## ASSIGNMENT
Repeat the data exactly as it appears.

* * * * * * * * *

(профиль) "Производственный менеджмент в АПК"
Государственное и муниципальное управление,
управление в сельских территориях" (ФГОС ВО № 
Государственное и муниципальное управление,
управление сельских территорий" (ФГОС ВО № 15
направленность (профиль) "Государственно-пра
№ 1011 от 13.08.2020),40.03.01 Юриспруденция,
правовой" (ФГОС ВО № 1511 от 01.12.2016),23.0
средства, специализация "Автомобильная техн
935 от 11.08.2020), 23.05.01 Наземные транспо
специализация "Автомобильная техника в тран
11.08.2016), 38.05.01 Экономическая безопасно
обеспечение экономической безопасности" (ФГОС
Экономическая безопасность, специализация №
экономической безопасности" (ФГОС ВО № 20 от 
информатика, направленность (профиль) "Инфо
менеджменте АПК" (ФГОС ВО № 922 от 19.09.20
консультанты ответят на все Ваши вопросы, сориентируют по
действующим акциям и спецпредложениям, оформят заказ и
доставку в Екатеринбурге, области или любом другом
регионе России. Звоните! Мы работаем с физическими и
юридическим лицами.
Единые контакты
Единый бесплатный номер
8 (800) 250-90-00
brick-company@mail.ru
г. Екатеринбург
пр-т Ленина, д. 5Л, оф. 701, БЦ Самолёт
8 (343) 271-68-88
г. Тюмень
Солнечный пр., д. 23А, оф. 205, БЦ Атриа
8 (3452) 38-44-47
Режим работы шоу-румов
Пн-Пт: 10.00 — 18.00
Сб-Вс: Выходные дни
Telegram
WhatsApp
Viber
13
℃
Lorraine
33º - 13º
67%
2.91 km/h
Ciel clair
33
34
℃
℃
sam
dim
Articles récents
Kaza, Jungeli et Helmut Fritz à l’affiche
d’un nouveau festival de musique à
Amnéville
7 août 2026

* * * * * * * * *

## OUTPUT FOR THIS TASK
(профиль) "Производственный менеджмент в АПК"
Государственное и муниципальное управление,
управление в сельских территориях" (ФГОС ВО № 
Государственное и муниципальное управление,
управление сельских территорий" (ФГОС ВО № 15
направленность (профиль) "Государственно-пра
№ 1011 от 13.08.2020),40.03.01 Юриспруденция,
правовой" (ФГОС ВО № 1511 от 01.12.2016),23.0
средства, специализация "Автомобильная техн
935 от 11.08.2020), 23.05.01 Наземные транспо
специализация "Автомобильная техника в тран
11.08.2016), 38.05.01 Экономическая безопасно
обеспечение экономической безопасности" (ФГОС
Экономическая безопасность, специализация №
экономической безопасности" (ФГОС ВО № 20 от 
информатика, направленность (профиль) "Инфо
менеджменте АПК" (ФГОС ВО № 922 от 19.09.20
консультанты ответят на все Ваши вопросы, сориентируют по
действующим акциям и спецпредложениям, оформят заказ и
доставку в Екатеринбурге, области или любом другом
регионе России. Звоните! Мы работаем с физическими и
юридическим лицами.
Единые контакты
Единый бесплатный номер
8 (800) 250-90-00
brick-company@mail.ru
г. Екатеринбург
пр-т Ленина, д. 5Л, оф. 701, БЦ Самолёт
8 (343) 271-68-88
г. Тюмень
Солнечный пр., д. 23А, оф. 205, БЦ Атриа
8 (3452) 38-44-47
Режим работы шоу-румов
Пн-Пт: 10.00 — 18.00
Сб-Вс: Выходные дни
Telegram
WhatsApp
Viber
13
℃
Lorraine
33º - 13º
67%
2.91 km/h
Ciel clair
33
34
℃
℃
sam
dim
Articles récents
Kaza, Jungeli et Helmut Fritz à l’affiche
d’un nouveau festival de musique à
Amnéville
7 août 2026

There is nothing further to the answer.